L’entreprise est pourtant périlleuse, le théâtre étant déjà un art métaphorique. "C’est effectivement un défi", admet en connaissance de cause Marcel Pomerlo. L’acteur fut en effet directeur artistique du Festival de Trois, tout en participant maintes fois au Marché de la poésie et au Festival international de littérature. "Parfois, on lit des textes poétiques que l’on trouve très beaux, en sachant que ce sont des textes dont la force réside dans une certaine intimité. Mais dès la première lecture de ce texte-ci, j’y ai vu une grande théâtralité. Ici, la pulsation évoquait un personnage très habité. Ce souffle, c’est celui qu’on retrouve au théâtre. Dany Boudreault sait également passer de quelque chose de tragique à quelque chose de plus léger, voire d’épique. Il casse constamment sa partition. Ce qui me permet de créer des tableaux où l’on passe de la douceur à la violence."

Si la poésie de L’Inoublié demeurait au service d’un récit, celle de Dany Boudreault semble proposer plusieurs chemins. "Dany, qui a séjourné en Inde et en Afrique, nourrit également une fascination pour le peuple juif. Cette attirance de l’ailleurs, de l’autre, se retrouve fortement ancrée dans sa poésie. Ce n’est pas une poésie narrative, mais elle est écrite au "je". J’y vois donc un personnage voulant entraîner le public dans ses voyages."

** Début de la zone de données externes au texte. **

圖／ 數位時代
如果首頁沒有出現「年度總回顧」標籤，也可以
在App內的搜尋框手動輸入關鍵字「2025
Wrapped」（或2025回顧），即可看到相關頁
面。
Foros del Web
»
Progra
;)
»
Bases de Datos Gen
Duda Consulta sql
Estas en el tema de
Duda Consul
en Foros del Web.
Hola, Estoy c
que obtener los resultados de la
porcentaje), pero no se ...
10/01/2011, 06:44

Cette fois, Pomerlo égrènera les mots comme autant de petites images. Beaucoup plus épuré que L’Inoublié, le travail demeure pictural, le strict minimum ayant été choisi avec minutie. "J’utilise quelques accessoires, un micro, des bandes-son, de la lumière. J’hésite à parler de chorégraphie, mais il y a un travail physique très précis qui a été fait. Il y a aussi des moments de musique, d’autres de silence. Il faut qu’il y ait de l’espace en dehors du texte poétique. Ne serait-ce que pour que le spectateur ait le temps de voir les images évoquées. Et j’utilise l’espace naturel du Quat’Sous. Il y a des fenêtres sur la scène, vous savez… C’est la dernière saison de ce théâtre avant qu’il ne soit rénové et transformé. Alors, c’est un réel privilège d’être dans l’âme de cette synagogue et d’y faire résonner un texte qui lui fasse vraiment écho."

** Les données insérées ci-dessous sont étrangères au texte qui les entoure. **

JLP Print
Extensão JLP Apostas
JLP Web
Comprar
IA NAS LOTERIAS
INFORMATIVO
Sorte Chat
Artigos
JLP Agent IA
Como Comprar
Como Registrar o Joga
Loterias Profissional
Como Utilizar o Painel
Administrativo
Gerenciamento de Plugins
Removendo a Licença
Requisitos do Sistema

Après s’être laissé submergé par des mots qui lui sont propres le temps d’un solo, Pomerlo renoue tendrement ici avec l’altérité. "Dany parle du fjord en lui, du regard nucléaire… Il était clair pour moi que ce garçon n’avait pas grandi au coin de Panet et Ontario, mentionne en riant l’acteur. Mais je comprends ce texte au-delà d’une compréhension psychologique ou logique. Il y a donc une résonance évidente entre son écriture et moi. Si on vient voir ce spectacle comme on va voir de la danse ou des tableaux de Riopelle, non dans l’esprit de tout comprendre mais dans l’esprit d’entrer dans l’univers de quelqu’un et de se laisser toucher par lui, je pense que ça peut être quelque chose de très fort."